Sunday, March 26, 2017

killing people on sunday nights with mom

We are somewhere in Virginia in the 1980s. The browns and oranges of the 1970s still linger in the house, but they are starting to be replaced. There is a large television set in the living room, to the right of the brick fireplace. Like many families of the time, we cluster around it and wait for our favorite shows. 

(None of this on-demand stuff, you little whippersnappers. If a show comes on on Sunday night, you watch it Sunday night or you have to wait for reruns in a couple of months --if ever.)

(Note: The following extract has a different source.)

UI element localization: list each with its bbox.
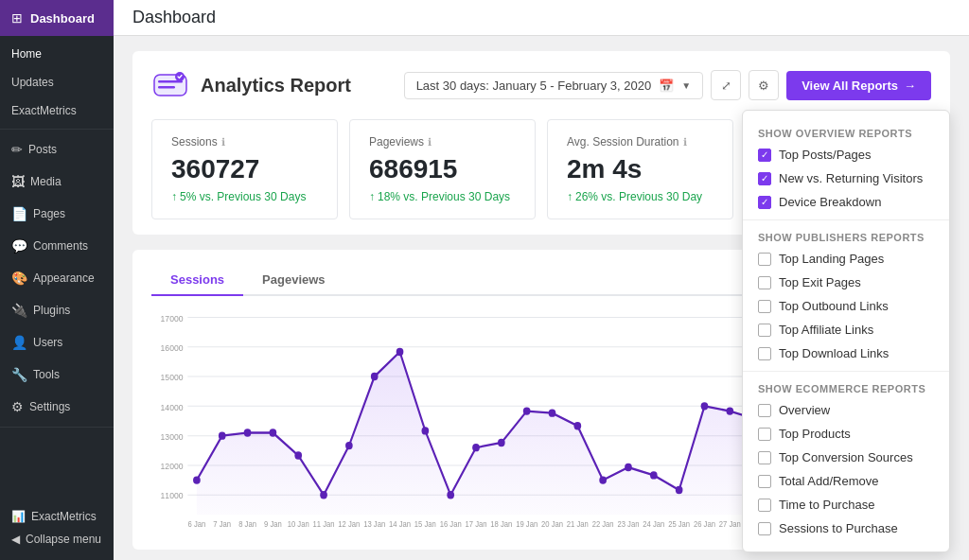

Sunday nights belong to my mother. The television set belongs to her. You're welcome to watch, of course, but shush.

Sunday nights are for killing people.

My mother is passing down a love of hers that persists to this day: a love for the puzzles that are people and crime. On Sunday nights, it is the program Mystery! on PBS (later to be supplemented with Murder She Wrote on CBS) that provides the vehicle. My mother has a dark sense of humor and doesn't mind the bloodshed. Agatha Christie is revered in our household, and whenever a new series based on her books comes on Mystery!, we look forward to it with an anticipation normally reserved for major gift-giving holidays.

In the early 1980s, we watch Tommy and Tuppence and Miss Marple. Beginning in the late 1980s, we watch Poirot.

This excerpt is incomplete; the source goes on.